Count the lines in the data below where the string "плитки" occurs, please, and give the number alone.

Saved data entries
########################################
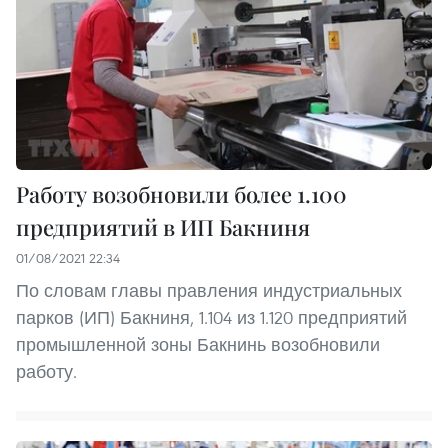
Работу возобновили более 1.100
предприятий в ИП Бакниня
01/08/2021 22:34
По словам главы правления индустриальных
парков (ИП) Бакниня, 1.104 из 1.120 предприятий
промышленной зоны Бакнинь возобновили
работу.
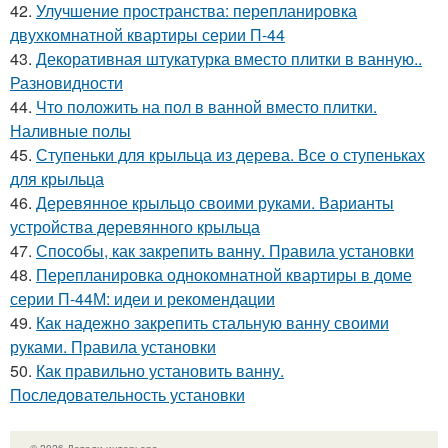
42.
Улучшение пространства: перепланировка
двухкомнатной квартиры серии П-44
43.
Декоративная штукатурка вместо плитки в ванную..
Разновидности
44.
Что положить на пол в ванной вместо плитки.
Наливные полы
45.
Ступеньки для крыльца из дерева. Все о ступеньках
для крыльца
46.
Деревянное крыльцо своими руками. Варианты
устройства деревянного крыльца
47.
Способы, как закрепить ванну. Правила установки
48.
Перепланировка однокомнатной квартиры в доме
серии П-44М: идеи и рекомендации
49.
Как надежно закрепить стальную ванну своими
руками. Правила установки
50.
Как правильно установить ванну.
Последовательность установки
########################################
:: Output of the exercise ::
2